Each entry below must be given again word for word, with no pictures.

Collected data entries

────────────────────────────────────────

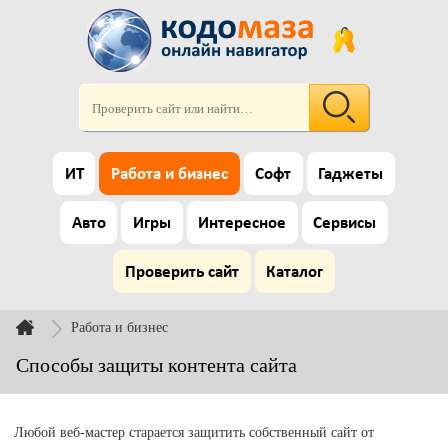
ИТ
Работа и бизнес
Софт
Гаджеты
Авто
Игры
Интересное
Сервисы
Проверить сайт
Каталог
Работа и бизнес
Способы защиты контента сайта
Любой веб-мастер старается защитить собственный сайт от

────────────────────────────────────────

RESULT
ИТ
Работа и бизнес
Софт
Гаджеты
Авто
Игры
Интересное
Сервисы
Проверить сайт
Каталог
Работа и бизнес
Способы защиты контента сайта
Любой веб-мастер старается защитить собственный сайт от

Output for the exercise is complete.